YOUR TASK ::
Count every line in this listing that has "page". Reply with only the total.
(MATERIAL SHOWN)
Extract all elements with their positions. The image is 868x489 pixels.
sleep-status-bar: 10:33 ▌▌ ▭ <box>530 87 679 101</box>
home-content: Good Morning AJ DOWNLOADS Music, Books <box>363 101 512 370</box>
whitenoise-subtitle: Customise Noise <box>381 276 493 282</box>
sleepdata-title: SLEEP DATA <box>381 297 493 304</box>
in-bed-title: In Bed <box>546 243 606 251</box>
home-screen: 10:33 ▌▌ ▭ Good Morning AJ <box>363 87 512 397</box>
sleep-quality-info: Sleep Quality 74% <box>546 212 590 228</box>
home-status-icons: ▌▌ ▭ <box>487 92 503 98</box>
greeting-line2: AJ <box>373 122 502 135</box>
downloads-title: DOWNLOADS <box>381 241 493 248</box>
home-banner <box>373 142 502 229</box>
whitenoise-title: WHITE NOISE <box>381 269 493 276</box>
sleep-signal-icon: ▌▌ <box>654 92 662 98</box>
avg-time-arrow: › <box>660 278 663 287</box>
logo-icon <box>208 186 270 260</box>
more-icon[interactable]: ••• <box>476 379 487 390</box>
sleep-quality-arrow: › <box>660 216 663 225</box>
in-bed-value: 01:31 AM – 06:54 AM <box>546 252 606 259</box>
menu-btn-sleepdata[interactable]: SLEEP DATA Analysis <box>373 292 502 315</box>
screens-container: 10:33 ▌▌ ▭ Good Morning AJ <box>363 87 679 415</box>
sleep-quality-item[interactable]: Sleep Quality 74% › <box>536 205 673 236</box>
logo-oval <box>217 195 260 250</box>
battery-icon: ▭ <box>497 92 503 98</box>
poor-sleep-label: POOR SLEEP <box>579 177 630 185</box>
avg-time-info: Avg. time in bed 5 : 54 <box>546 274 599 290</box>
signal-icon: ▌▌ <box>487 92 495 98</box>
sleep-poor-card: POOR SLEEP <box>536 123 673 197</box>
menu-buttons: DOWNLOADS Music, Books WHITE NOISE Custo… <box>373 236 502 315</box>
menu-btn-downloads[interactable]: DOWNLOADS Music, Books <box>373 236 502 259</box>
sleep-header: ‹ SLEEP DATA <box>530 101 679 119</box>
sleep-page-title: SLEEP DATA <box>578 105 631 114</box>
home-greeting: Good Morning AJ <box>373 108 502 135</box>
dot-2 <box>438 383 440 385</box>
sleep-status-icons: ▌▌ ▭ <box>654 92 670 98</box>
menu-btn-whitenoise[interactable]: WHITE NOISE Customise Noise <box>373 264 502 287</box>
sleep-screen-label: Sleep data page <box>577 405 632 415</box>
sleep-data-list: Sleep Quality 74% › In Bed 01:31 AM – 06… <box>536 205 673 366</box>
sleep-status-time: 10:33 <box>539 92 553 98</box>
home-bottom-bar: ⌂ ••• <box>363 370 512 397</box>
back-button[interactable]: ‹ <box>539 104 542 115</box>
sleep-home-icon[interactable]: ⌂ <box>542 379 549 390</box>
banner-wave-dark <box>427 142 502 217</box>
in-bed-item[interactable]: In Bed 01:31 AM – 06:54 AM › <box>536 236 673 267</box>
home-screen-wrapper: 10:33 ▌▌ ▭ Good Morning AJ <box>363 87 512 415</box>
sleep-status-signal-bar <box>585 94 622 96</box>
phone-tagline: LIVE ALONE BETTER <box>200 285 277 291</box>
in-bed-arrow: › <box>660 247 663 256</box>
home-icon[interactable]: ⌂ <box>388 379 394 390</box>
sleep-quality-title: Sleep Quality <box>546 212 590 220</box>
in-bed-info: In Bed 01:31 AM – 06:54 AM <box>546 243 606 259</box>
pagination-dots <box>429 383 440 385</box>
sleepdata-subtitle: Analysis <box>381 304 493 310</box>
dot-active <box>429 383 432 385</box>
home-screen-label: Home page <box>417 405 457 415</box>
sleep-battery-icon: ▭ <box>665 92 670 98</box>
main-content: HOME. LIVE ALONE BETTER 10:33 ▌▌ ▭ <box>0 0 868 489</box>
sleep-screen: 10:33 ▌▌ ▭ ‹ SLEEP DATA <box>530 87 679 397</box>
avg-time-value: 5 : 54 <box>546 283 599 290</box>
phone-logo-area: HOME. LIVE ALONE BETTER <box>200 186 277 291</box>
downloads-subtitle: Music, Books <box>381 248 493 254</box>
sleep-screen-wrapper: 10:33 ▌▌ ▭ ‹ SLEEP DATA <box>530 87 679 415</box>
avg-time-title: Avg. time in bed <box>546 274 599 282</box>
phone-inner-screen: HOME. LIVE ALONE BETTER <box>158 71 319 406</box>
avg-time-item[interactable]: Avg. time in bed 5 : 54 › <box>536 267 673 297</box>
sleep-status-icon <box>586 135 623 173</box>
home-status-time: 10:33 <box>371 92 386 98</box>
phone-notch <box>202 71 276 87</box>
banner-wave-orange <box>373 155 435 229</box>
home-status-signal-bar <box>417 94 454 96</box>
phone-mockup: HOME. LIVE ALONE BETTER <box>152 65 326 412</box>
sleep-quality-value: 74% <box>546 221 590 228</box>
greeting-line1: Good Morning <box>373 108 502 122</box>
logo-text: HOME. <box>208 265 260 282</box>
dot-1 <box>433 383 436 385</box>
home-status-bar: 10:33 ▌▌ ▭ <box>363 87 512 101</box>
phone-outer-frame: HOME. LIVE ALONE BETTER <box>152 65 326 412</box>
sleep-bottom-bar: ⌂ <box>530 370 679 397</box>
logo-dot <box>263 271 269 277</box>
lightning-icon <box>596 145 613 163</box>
(End MATERIAL SHOWN)
ANSWER TO THIS PROBLEM ::
3